YouBeDo: You can make a difference. You can be the change. Do it now. How? Just buy a book! sells the same books as online retailers such as, for the same prices, but with a twist.   YouBeDo donates 10 percent of the book price to a charity of the customer’s choosing.

“The world just doesn’t make sense, when you look at it,” says Michael van Loenen, the 30-year-old co-founder of YouBeDo. He and longtime friend Bert van Ingen realized that they wanted to do something about that, from an entrepreneurial base. “That’s how YouBeDo began five years ago.”

“People consume a lot, and YouBeDo uses that,” van Loenen says. “The book market turned out to fit our plan the best because it’s a big market, and in The Netherlands there’s a fixed price on all books. That’s why it’s very easy for customers to compare us with other bookstores and to see that we offer the same prices.”

More active participation

YouBeDo started off working with a few big development organizations until a small organization, Smiles, asked why. “Then we realized that development organizations’ charity investments were not ours to make, so we changed our system,” van Loenen explains. “When you have a family member suffering from a rare disease, you would rather give to a small charity dedicated to that than to a big development organization.” People can now support a (professional) charity by filling in a form on the website. “It works, but now we have a lot of small charities that nobody donates any money to. That’s why we are currently trying to create  more active participation.”

It’s YouBeDo’s dream to be able to tell the customer what exactly the donated money is used for. “That requires a lot from the charities, we realize that. What we already have is a donor calculator on the website, which counts how many total euros are donated, and how much for each charity.”

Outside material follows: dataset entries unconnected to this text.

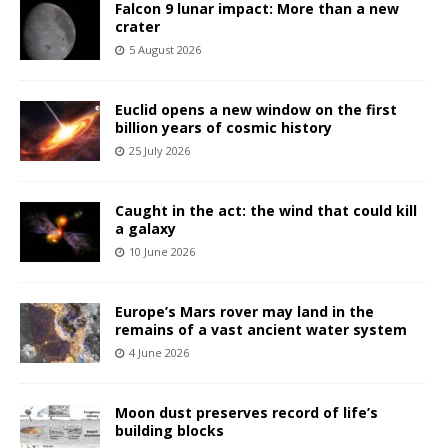
Falcon 9 lunar impact: More than a new
crater
5 August 2026
Euclid opens a new window on the first
billion years of cosmic history
25 July 2026
Caught in the act: the wind that could kill
a galaxy
10 June 2026
Europe’s Mars rover may land in the
remains of a vast ancient water system
4 June 2026
Moon dust preserves record of life’s
building blocks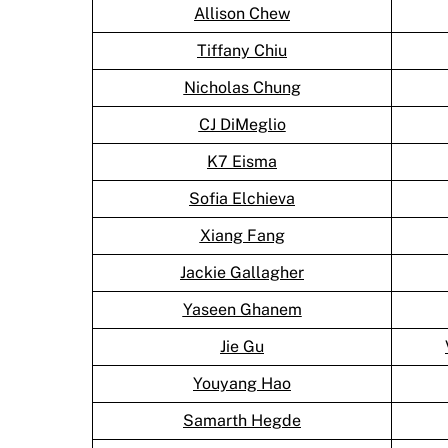
Allison Chew
Tiffany Chiu
Nicholas Chung
CJ DiMeglio
K7 Eisma
Sofia Elchieva
Xiang Fang
Jackie Gallagher
Yaseen Ghanem
Jie Gu
Youyang Hao
Samarth Hegde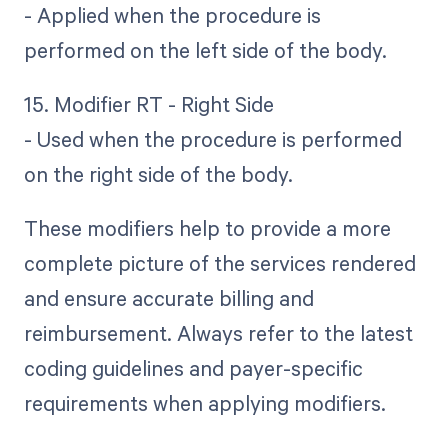
- Applied when the procedure is
performed on the left side of the body.
15. Modifier RT - Right Side
- Used when the procedure is performed
on the right side of the body.
These modifiers help to provide a more
complete picture of the services rendered
and ensure accurate billing and
reimbursement. Always refer to the latest
coding guidelines and payer-specific
requirements when applying modifiers.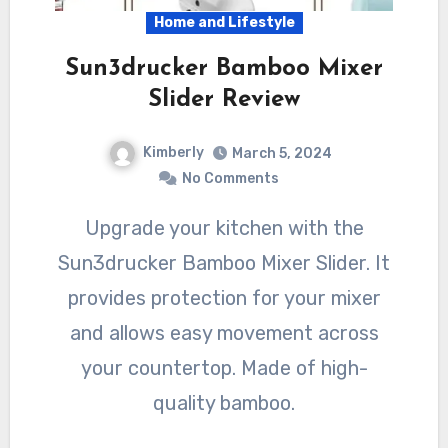
Home and Lifestyle
Sun3drucker Bamboo Mixer
Slider Review
Kimberly
March 5, 2024
No Comments
Upgrade your kitchen with the
Sun3drucker Bamboo Mixer Slider. It
provides protection for your mixer
and allows easy movement across
your countertop. Made of high-
quality bamboo.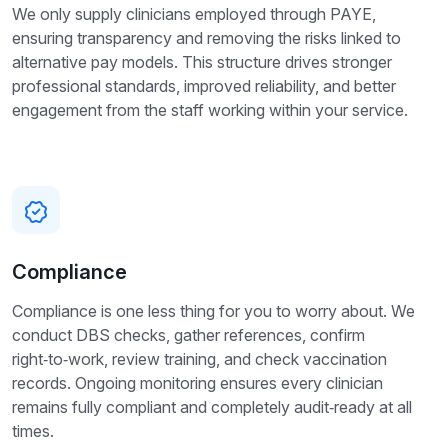
We only supply clinicians employed through PAYE,
ensuring transparency and removing the risks linked to
alternative pay models. This structure drives stronger
professional standards, improved reliability, and better
engagement from the staff working within your service.
Compliance
Compliance is one less thing for you to worry about. We
conduct DBS checks, gather references, confirm
right‑to‑work, review training, and check vaccination
records. Ongoing monitoring ensures every clinician
remains fully compliant and completely audit‑ready at all
times.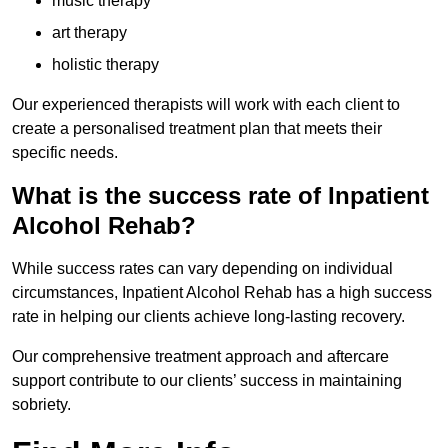
music therapy
art therapy
holistic therapy
Our experienced therapists will work with each client to
create a personalised treatment plan that meets their
specific needs.
What is the success rate of Inpatient
Alcohol Rehab?
While success rates can vary depending on individual
circumstances, Inpatient Alcohol Rehab has a high success
rate in helping our clients achieve long-lasting recovery.
Our comprehensive treatment approach and aftercare
support contribute to our clients’ success in maintaining
sobriety.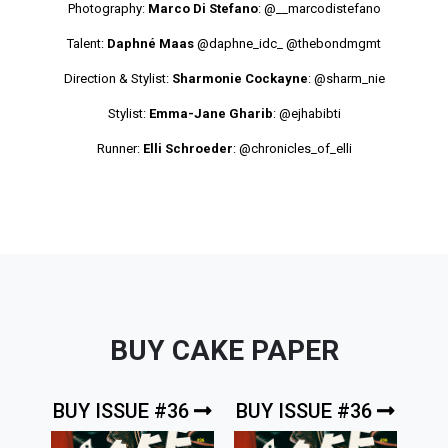
Photography:
Marco Di Stefano
:
@__marcodistefano
Talent:
Daphné Maas
@daphne_idc_
@thebondmgmt
Direction & Stylist:
Sharmonie Cockayne
:
@sharm_nie
Stylist:
Emma-Jane Gharib
:
@ejhabibti
Runner:
Elli Schroeder
:
@chronicles_of_elli
BUY CAKE PAPER
BUY ISSUE #36
BUY ISSUE #36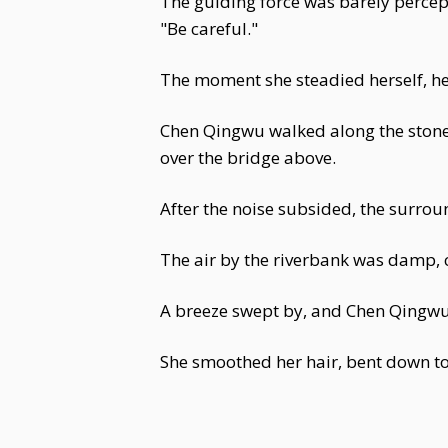
The guiding force was barely percep
"Be careful."
The moment she steadied herself, he
Chen Qingwu walked along the stone
over the bridge above.
After the noise subsided, the surroun
The air by the riverbank was damp, 
A breeze swept by, and Chen Qingwu t
She smoothed her hair, bent down to 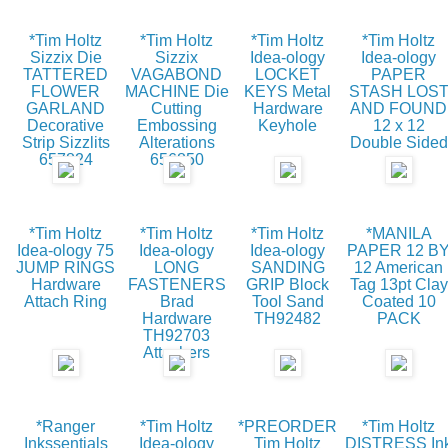
*Tim Holtz
*Tim Holtz
*Tim Holtz
*Tim Holtz
Sizzix Die
Sizzix
Idea-ology
Idea-ology
TATTERED
VAGABOND
LOCKET
PAPER
FLOWER
MACHINE Die
KEYS Metal
STASH LOS
GARLAND
Cutting
Hardware
AND FOUND
Decorative
Embossing
Keyhole
12 x 12
Strip Sizzlits
Alterations
Double Sided
657824
656850
*Tim Holtz
*Tim Holtz
*Tim Holtz
*MANILA
Idea-ology 75
Idea-ology
Idea-ology
PAPER 12 B
JUMP RINGS
LONG
SANDING
12 American
Hardware
FASTENERS
GRIP Block
Tag 13pt Clay
Attach Ring
Brad
Tool Sand
Coated 10
Hardware
TH92482
PACK
TH92703
Attachers
*Ranger
*Tim Holtz
*PREORDER
*Tim Holtz
Inkssentials
Idea-ology
Tim Holtz
DISTRESS In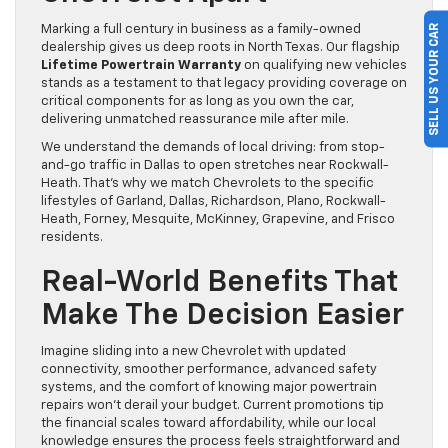
SELL US YOUR CAR
Marking a full century in business as a family-owned
dealership gives us deep roots in North Texas. Our flagship
Lifetime Powertrain Warranty
on qualifying new vehicles
stands as a testament to that legacy providing coverage on
critical components for as long as you own the car,
delivering unmatched reassurance mile after mile.
We understand the demands of local driving: from stop-
and-go traffic in Dallas to open stretches near Rockwall-
Heath. That’s why we match Chevrolets to the specific
lifestyles of Garland, Dallas, Richardson, Plano, Rockwall-
Heath, Forney, Mesquite, McKinney, Grapevine, and Frisco
residents.
Real-World Benefits That
Make The Decision Easier
Imagine sliding into a new Chevrolet with updated
connectivity, smoother performance, advanced safety
systems, and the comfort of knowing major powertrain
repairs won’t derail your budget. Current promotions tip
the financial scales toward affordability, while our local
knowledge ensures the process feels straightforward and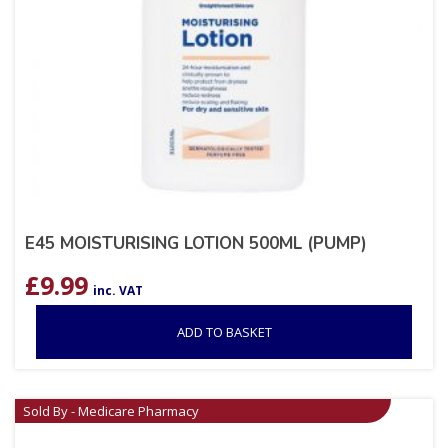
E45 MOISTURISING LOTION 500ML (PUMP)
£
9.99
inc. VAT
ADD TO BASKET
Sold By - Medicare Pharmacy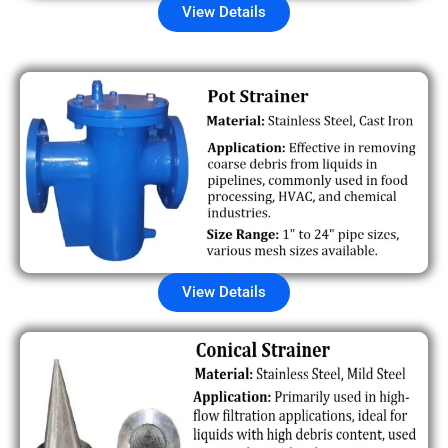
View Details
View Details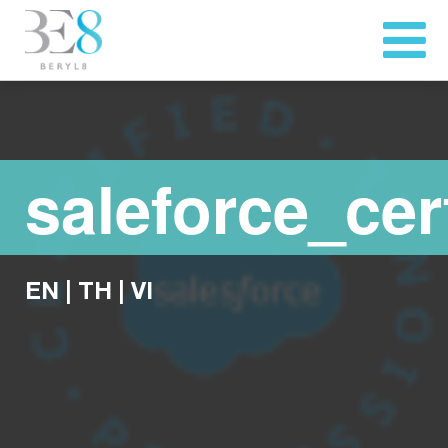
saleforce_cer
EN
|
TH
|
VI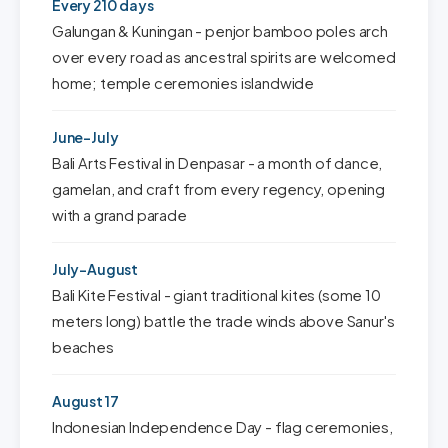
Every 210 days
Galungan & Kuningan - penjor bamboo poles arch
over every road as ancestral spirits are welcomed
home; temple ceremonies islandwide
June-July
Bali Arts Festival in Denpasar - a month of dance,
gamelan, and craft from every regency, opening
with a grand parade
July-August
Bali Kite Festival - giant traditional kites (some 10
meters long) battle the trade winds above Sanur's
beaches
August 17
Indonesian Independence Day - flag ceremonies,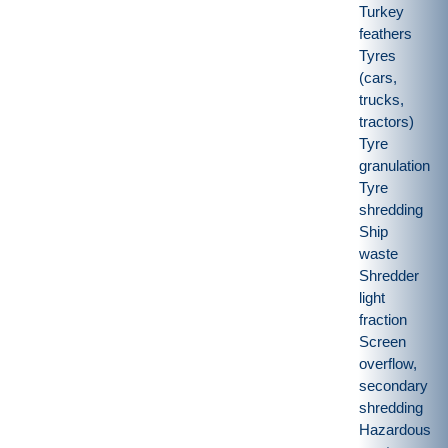
Turkey
feathers
Tyres
(cars,
trucks,
tractors)
Tyre
granulation
Tyre
shredding
Ship
waste
Shredder
light
fraction
Screen
overflow,
secondary
shredding
Hazardous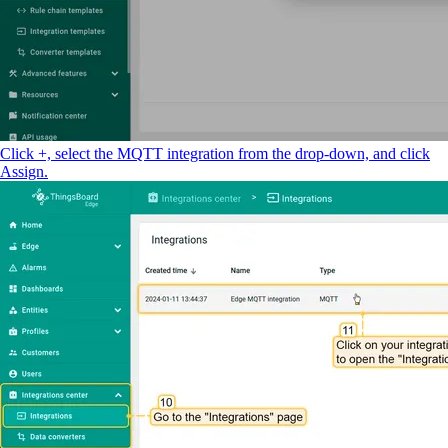
Click +, select the MQTT integration from the drop-down, and click
Assign.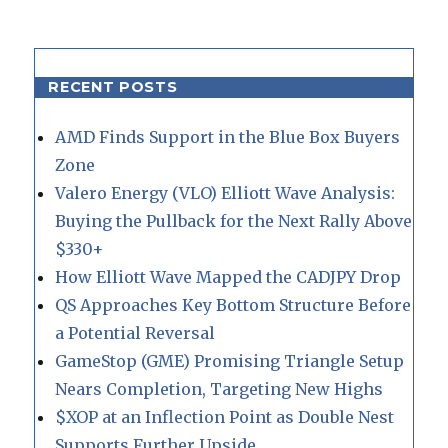
RECENT POSTS
AMD Finds Support in the Blue Box Buyers
Zone
Valero Energy (VLO) Elliott Wave Analysis:
Buying the Pullback for the Next Rally Above
$330+
How Elliott Wave Mapped the CADJPY Drop
QS Approaches Key Bottom Structure Before
a Potential Reversal
GameStop (GME) Promising Triangle Setup
Nears Completion, Targeting New Highs
$XOP at an Inflection Point as Double Nest
Supports Further Upside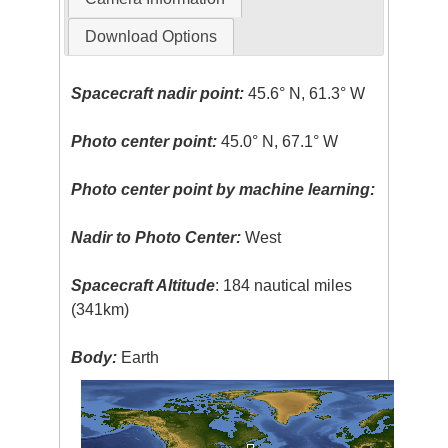
Download Options
Spacecraft nadir point:
45.6° N, 61.3° W
Photo center point:
45.0° N, 67.1° W
Photo center point by machine learning:
Nadir to Photo Center:
West
Spacecraft Altitude
: 184 nautical miles
(341km)
Body:
Earth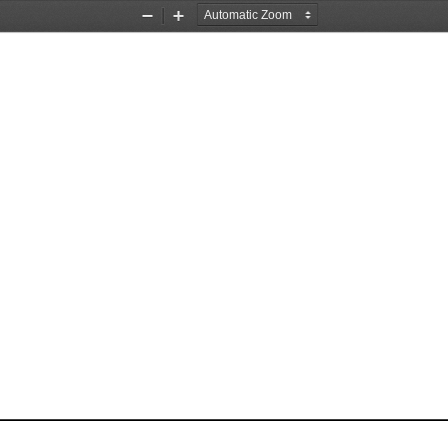
Zoom
Zoom
Out
In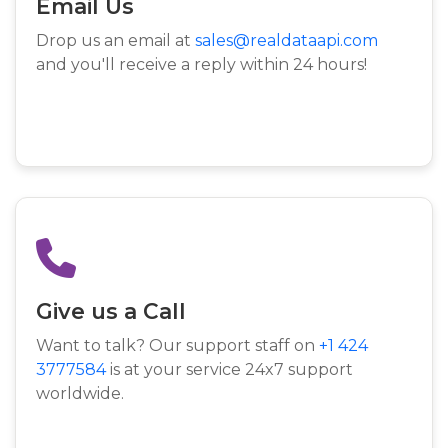
Email Us
Drop us an email at
sales@realdataapi.com
and you'll receive a reply within 24 hours!
Give us a Call
Want to talk? Our support staff on
+1 424
3777584
is at your service 24x7 support
worldwide.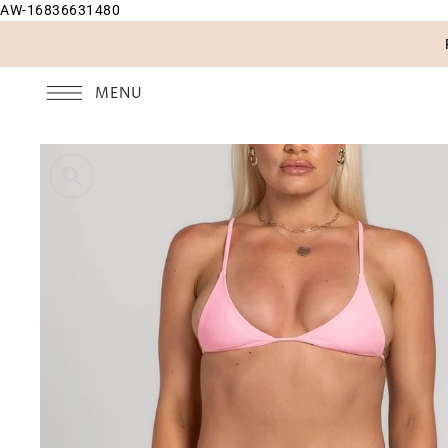
AW-16836631480
SKIP TO CONTENT
MENU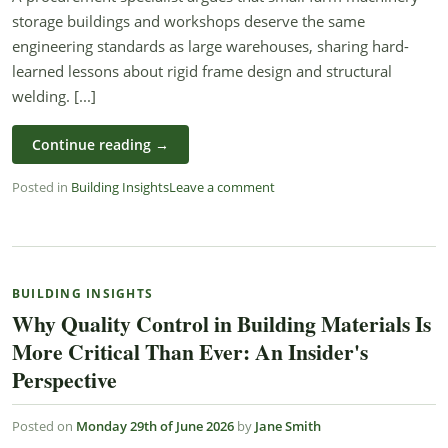
storage buildings and workshops deserve the same
engineering standards as large warehouses, sharing hard-
learned lessons about rigid frame design and structural
welding. [...]
Continue reading
→
Posted in
Building Insights
Leave a comment
BUILDING INSIGHTS
Why Quality Control in Building Materials Is
More Critical Than Ever: An Insider's
Perspective
Posted on
Monday 29th of June 2026
by
Jane Smith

Partially sharing your turnover should be a basic principle

At first, YouBeDo partnered mainly with private individuals, but they kept on receiving e-mails from companies interested in participating. At the moment, they also create bookshops for individual companies. “We only provide individual bookshops for special partners, not for every company,” van Loenen says. “We made a bookshop for Seats2Meet. I think Seats2Meet is special, because they’re open-minded and focus on a system of sharing, just like us.”

 “Growth is the most important thing in our economy—I see it as a triangle. Everything moves from the bottom upwards to the top of the company. I think that’s wrong,” explains van Loenen. “Partially sharing your turnover should be a basic principle, along with continuity and growth. There should also be money going from the top downwards.”

Crossing borders

Ten percent of the price of each book sold by YouBeDo goes to charity. That’s a lot, but van Loenen thinks the company can make a profit. “We aren’t there yet, but I know that we will be in the future. I think we are already special, but that we will be truly successful only when each continent has at least one YouBeDo office. We’re talking about the future here, because right now we are focusing on The Netherlands. Within five years we want to cross the border.”

Who knows what kind of change the company can create once that happens?